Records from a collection
------------------------------------------------

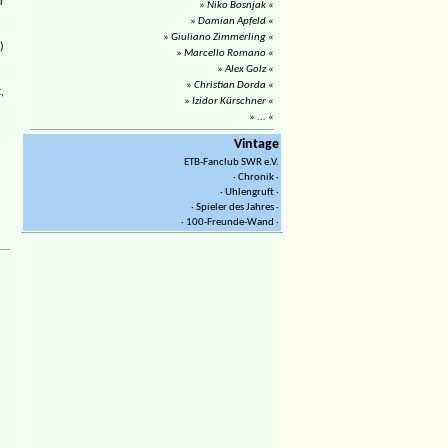
r
»
Niko Bosnjak
«
»
Damian Apfeld
«
»
Giuliano Zimmerling
«
)
»
Marcello Romano
«
»
Alex Golz
«
»
Christian Dorda
«
,
»
Izidor Kürschner
«
»
...
«
Vintage
ETB-Fanclub SWR e.V.
· Chronik ·
· Uhlengruft ·
· Spieler des Jahres ·
· 100-Freunde-Wand ·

------------------------------------------------

* Task objective: Each entry above should be copied word for word, with the images omitted.

* Problem solution:
r
»
Niko Bosnjak
«
»
Damian Apfeld
«
»
Giuliano Zimmerling
«
)
»
Marcello Romano
«
»
Alex Golz
«
»
Christian Dorda
«
,
»
Izidor Kürschner
«
»
...
«
Vintage
ETB-Fanclub SWR e.V.
· Chronik ·
· Uhlengruft ·
· Spieler des Jahres ·
· 100-Freunde-Wand ·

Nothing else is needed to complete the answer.